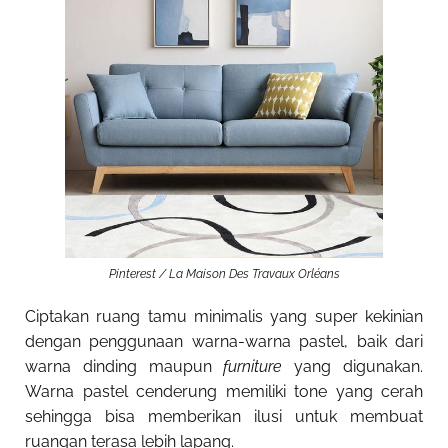
Pinterest / La Maison Des Travaux Orléans
Ciptakan ruang tamu minimalis yang super kekinian
dengan penggunaan warna-warna pastel, baik dari
warna dinding maupun
furniture
yang digunakan.
Warna pastel cenderung memiliki tone yang cerah
sehingga bisa memberikan ilusi untuk membuat
ruangan terasa lebih lapang.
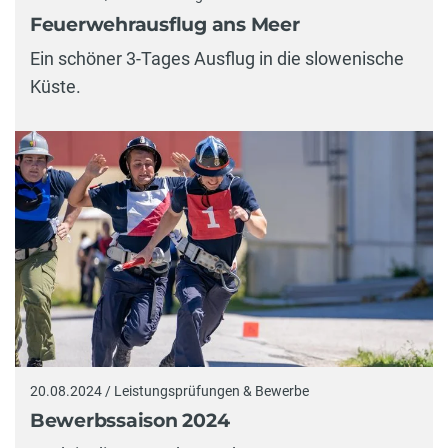
Feuerwehrausflug ans Meer
Ein schöner 3-Tages Ausflug in die slowenische
Küste.
20.08.2024 / Leistungsprüfungen & Bewerbe
Bewerbssaison 2024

## TASK DIRECTIONS
Can you retype every record above exactly, leaving out the pictures?

## EXPECTED ANSWER
Pinterest / La Maison Des Travaux Orléans
Ciptakan ruang tamu minimalis yang super kekinian
dengan penggunaan warna-warna pastel, baik dari
warna dinding maupun
furniture
yang digunakan.
Warna pastel cenderung memiliki tone yang cerah
sehingga bisa memberikan ilusi untuk membuat
ruangan terasa lebih lapang.
Feuerwehrausflug ans Meer
Ein schöner 3-Tages Ausflug in die slowenische
Küste.
20.08.2024 / Leistungsprüfungen & Bewerbe
Bewerbssaison 2024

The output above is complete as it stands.